# Assignment
Collect each line of the records containing the string "sich".

(Saved data entries)
-- Opening Marker --

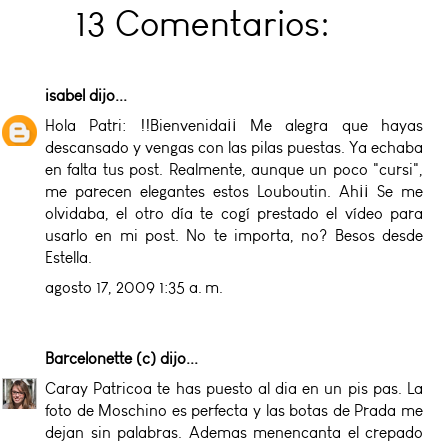
13 Comentarios:
isabel
dijo...
Hola Patri: !!Bienvenida¡¡ Me alegra que hayas
descansado y vengas con las pilas puestas. Ya echaba
en falta tus post. Realmente, aunque un poco "cursi",
me parecen elegantes estos Louboutin. Ah¡¡ Se me
olvidaba, el otro día te cogí prestado el vídeo para
usarlo en mi post. No te importa, no? Besos desde
Estella.
agosto 17, 2009 1:35 a. m.
Barcelonette (c)
dijo...
Caray Patricoa te has puesto al dia en un pis pas. La
foto de Moschino es perfecta y las botas de Prada me
dejan sin palabras. Ademas menencanta el crepado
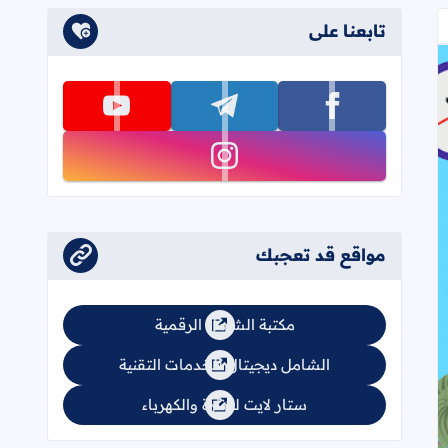
تابعنا على
تابعنا على facebook
تابعنا على telegram
تابعنا على youtube
تابعنا على instagram
مواقع قد تعجبك
مكتبة الشامل الرقمية
الشامل ديجيتال للخدمات التقنية
ستار لايت للإنارة والكهرباء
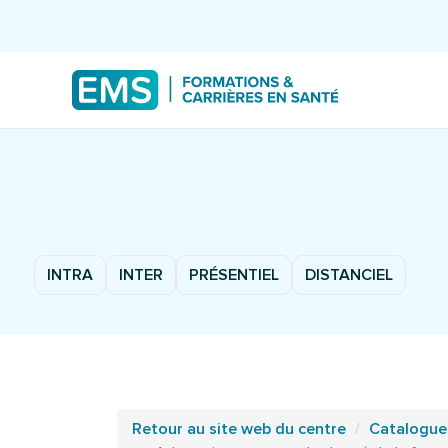
INTRA
INTER
PRÉSENTIEL
DISTANCIEL
Retour au site web du centre
Catalogue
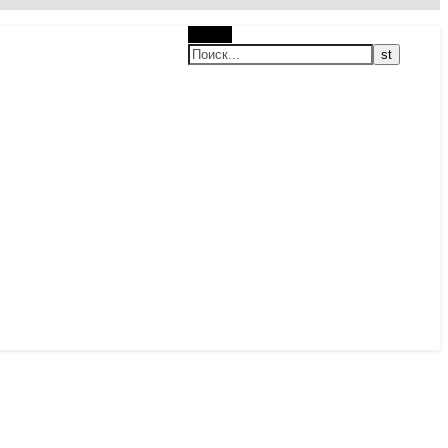
Поиск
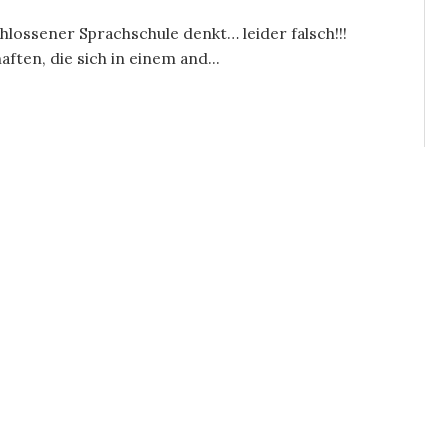
hlossener Sprachschule denkt… leider falsch!!!
ten, die sich in einem and...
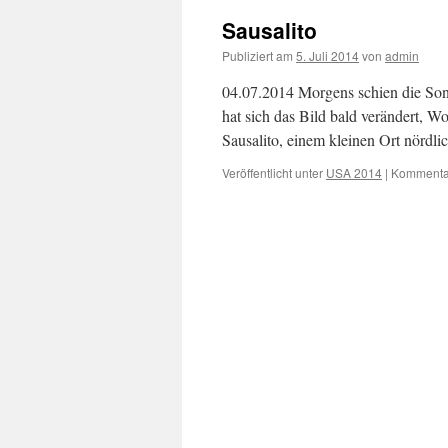
Sausalito
Publiziert am
5. Juli 2014
von
admin
04.07.2014 Morgens schien die Son
hat sich das Bild bald verändert, W
Sausalito, einem kleinen Ort nörd
Veröffentlicht unter
USA 2014
|
Kommentar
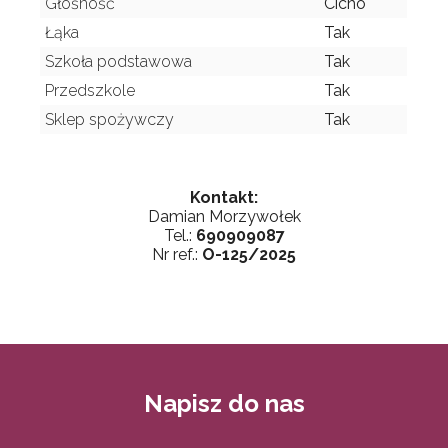
Głośność
Cicho
Łąka
Tak
Szkoła podstawowa
Tak
Przedszkole
Tak
Sklep spożywczy
Tak
Kontakt:
Damian Morzywołek
Tel.:
690909087
Nr ref.:
O-125/2025
Napisz do nas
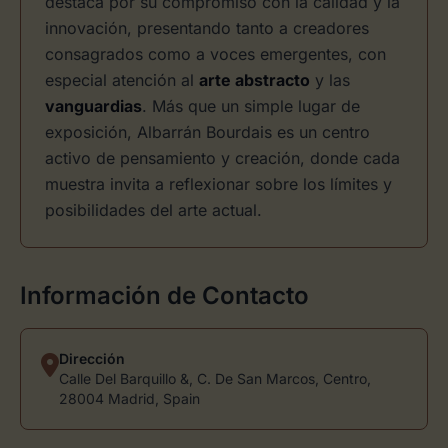
destaca por su compromiso con la calidad y la
innovación, presentando tanto a creadores
consagrados como a voces emergentes, con
especial atención al
arte abstracto
y las
vanguardias
. Más que un simple lugar de
exposición, Albarrán Bourdais es un centro
activo de pensamiento y creación, donde cada
muestra invita a reflexionar sobre los límites y
posibilidades del arte actual.
Información de Contacto
Dirección
Calle Del Barquillo &, C. De San Marcos, Centro,
28004 Madrid, Spain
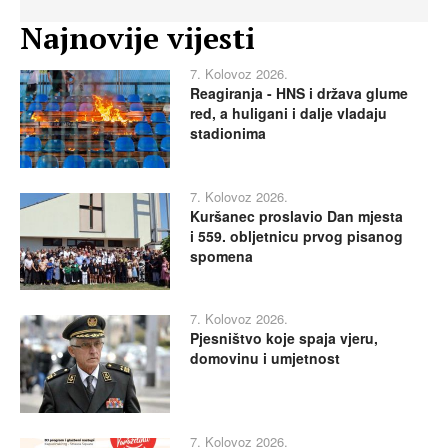
Najnovije vijesti
7. Kolovoz 2026.
Reagiranja - HNS i država glume
red, a huligani i dalje vladaju
stadionima
7. Kolovoz 2026.
Kuršanec proslavio Dan mjesta
i 559. obljetnicu prvog pisanog
spomena
7. Kolovoz 2026.
Pjesništvo koje spaja vjeru,
domovinu i umjetnost
7. Kolovoz 2026.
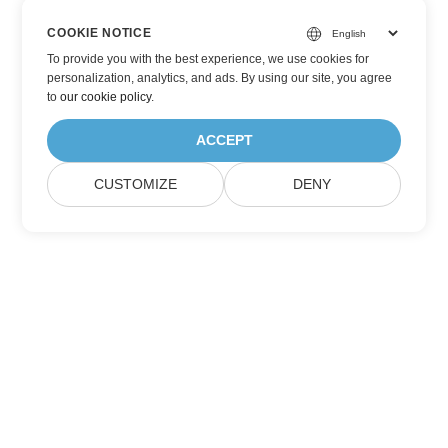
COOKIE NOTICE
To provide you with the best experience, we use cookies for
personalization, analytics, and ads. By using our site, you agree
to
our cookie policy
.
ACCEPT
CUSTOMIZE
DENY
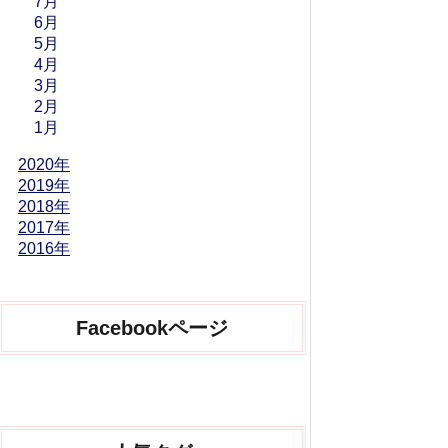
7月
6月
5月
4月
3月
2月
1月
2020年
2019年
2018年
2017年
2016年
Facebookページ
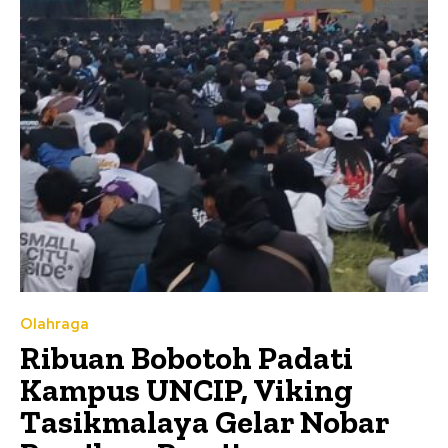
Olahraga
Ribuan Bobotoh Padati
Kampus UNCIP, Viking
Tasikmalaya Gelar Nobar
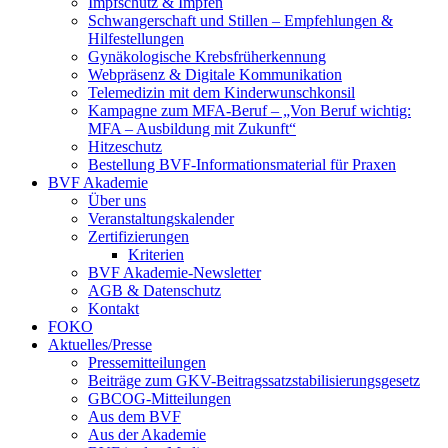
Impfschutz & Impfen
Schwangerschaft und Stillen – Empfehlungen &
Hilfestellungen
Gynäkologische Krebsfrüherkennung
Webpräsenz & Digitale Kommunikation
Telemedizin mit dem Kinderwunschkonsil
Kampagne zum MFA-Beruf – „Von Beruf wichtig:
MFA – Ausbildung mit Zukunft“
Hitzeschutz
Bestellung BVF-Informationsmaterial für Praxen
BVF Akademie
Über uns
Veranstaltungskalender
Zertifizierungen
Kriterien
BVF Akademie-Newsletter
AGB & Datenschutz
Kontakt
FOKO
Aktuelles/Presse
Pressemitteilungen
Beiträge zum GKV-Beitragssatzstabilisierungsgesetz
GBCOG-Mitteilungen
Aus dem BVF
Aus der Akademie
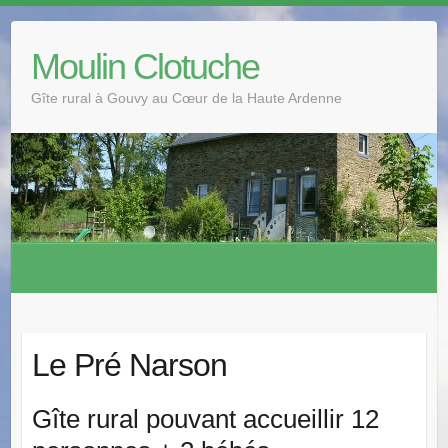
Skip
to
Moulin Clotuche
content
Gîte rural à Gouvy au Cœur de la Haute Ardenne
Le Pré Narson
Gîte rural pouvant accueillir 12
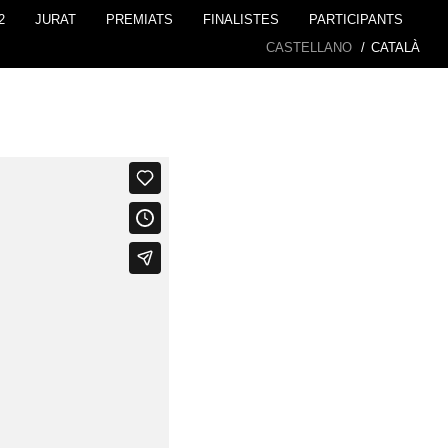
2
JURAT
PREMIATS
FINALISTES
PARTICIPANTS
CASTELLANO
/
CATALÀ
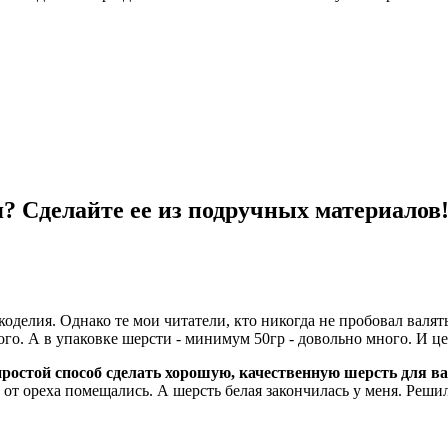
? Сделайте ее из подручных материалов!
делия. Однако те мои читатели, кто никогда не пробовал валять
ого. А в упаковке шерсти - минимум 50гр - довольно много. И цена
простой способ сделать хорошую, качественную шерсть для 
 от ореха помещались. А шерсть белая закончилась у меня. Решила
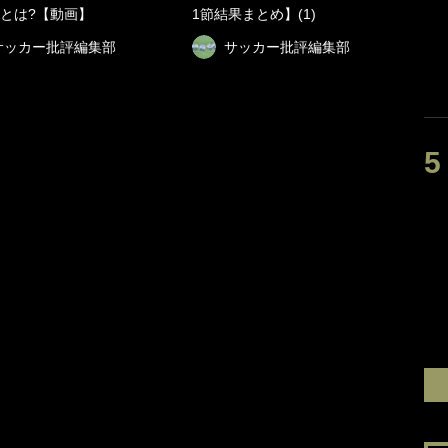
とは?【動画】
1節結果まとめ】(1)
サッカー批評編集部
サッカー批評編集部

-- Closing Marker --

# The answer
ten, die sich in einem and...
hat sich das Bild bald verändert, W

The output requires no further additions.